● Problem details: Only a number is wanted: how many lines in the records below contain "hacia"?

________________

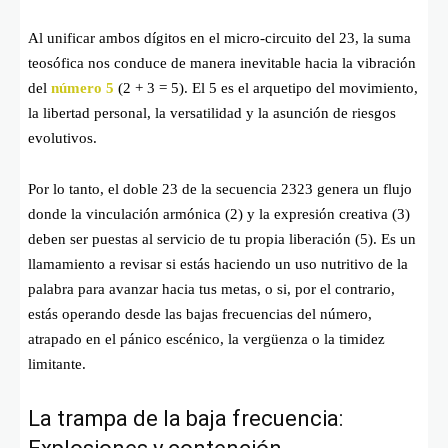
Al unificar ambos dígitos en el micro-circuito del 23, la suma
teosófica nos conduce de manera inevitable hacia la vibración
del
número 5
(
2 + 3 = 5
). El 5 es el arquetipo del movimiento,
la libertad personal, la versatilidad y la asunción de riesgos
evolutivos.
Por lo tanto, el doble 23 de la secuencia 2323 genera un flujo
donde la vinculación armónica (2) y la expresión creativa (3)
deben ser puestas al servicio de tu propia liberación (5). Es un
llamamiento a revisar si estás haciendo un uso nutritivo de la
palabra para avanzar hacia tus metas, o si, por el contrario,
estás operando desde las bajas frecuencias del número,
atrapado en el pánico escénico, la vergüenza o la timidez
limitante.
La trampa de la baja frecuencia:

________________

● Solution for this exercise: 2